2.4 The Buyer may not cancel an Order once accepted by the Seller except with the written agreement of the Seller, and on terms that the Buyer shall indemnify the Seller in full against all costs, charges, and expenses incurred by the Seller as a result of such cancellation.

2.5 By placing an Order with the Seller, the Buyer shall be deemed to have accepted these Conditions in full. It shall be the responsibility of the Buyer to ensure that the terms of the Order are complete and accurate.

3. PRICE AND PAYMENT

3.1 The price of the Goods shall be the price set out in the Seller's quotation, or where no price has been quoted, the price listed in the Seller's published price list in force at the date of despatch.

3.2 The Seller reserves the right to increase the price of the Goods at any time before delivery to reflect any increase in the cost of raw materials (including kraftliner, fluting medium, and starch), energy, labour, or transport, or which is due to any change in delivery dates, quantities, or Specification requested by the Buyer, or any delay caused by instructions or failure to give adequate information or instructions by the Buyer.

3.3 Unless otherwise stated, all prices are exclusive of VAT (or any equivalent sales tax) which shall be payable by the Buyer at the rate applicable at the date of the relevant tax point.

3.4 Payment shall be made within 30 days from the end of the month in which the invoice is dated, without deduction, set-off, or counterclaim. Time for payment is of the essence.

3.5 If the Buyer fails to make any payment due under the Contract by the due date, the Seller shall be entitled to: (a) charge interest on the overdue amount at the rate of 4% per annum above the Bank of England base rate from time to time, accruing daily from the due date until payment is made in full; and (b) suspend all further deliveries under the Contract and any other contract between the Seller and Buyer until payment has been made in full.

3.6 In the case of Orders involving more than one delivery, default in payment on any invoice due date shall entitle the Seller, at its option, to treat the Contract as repudiated by the Buyer.

4. DELIVERY

4.1 Delivery of the Goods shall be made by the Seller delivering the Goods to the location set out in the Order, or by the Buyer collecting the Goods from the Seller's premises, as agreed between the parties.

4.2 While the Seller shall use reasonable endeavours to meet estimated delivery dates, any dates quoted for delivery are approximate only.

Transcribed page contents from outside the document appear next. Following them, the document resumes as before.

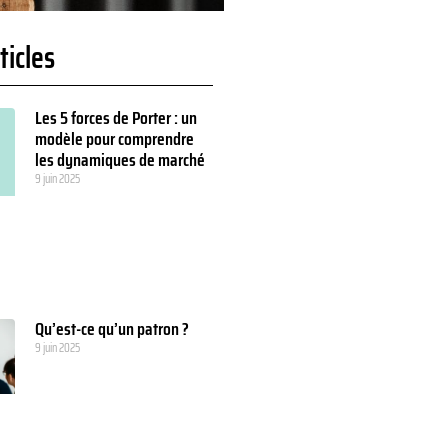
ticles
Les 5 forces de Porter : un
modèle pour comprendre
les dynamiques de marché
9 juin 2025
Qu’est-ce qu’un patron ?
9 juin 2025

Time of delivery shall not be of the essence.

4.3 The Seller shall not be liable for any delay in delivery or non-delivery of the Goods howsoever caused, and time for delivery shall not be made of the essence by notice. The Seller shall use reasonable endeavours to notify the Buyer of any material delay.

4.4 If the Buyer fails to accept delivery of the Goods in accordance with the relevant Order, the balance of any undelivered Goods shall be invoiced and payment shall become due immediately. Storage costs and any additional carriage costs incurred shall be charged to the Buyer's account and the Goods shall be held at the Buyer's risk.

4.5 The Seller may deliver the Goods by instalments. Each instalment shall constitute a separate contract. Any delay or defect in an instalment shall not entitle the Buyer to cancel any other instalment.

5. MANUFACTURE AND SPECIFICATION

5.1 A shortage or surplus, charged pro rata, not exceeding 10% of the quantity ordered shall be deemed due performance of the Order.

5.2 Goods shall be manufactured in accordance with the Specification agreed or approved by the Buyer, subject to a manufacturing tolerance of ±3mm on all dimensions. This tolerance is standard across the UK corrugated packaging industry.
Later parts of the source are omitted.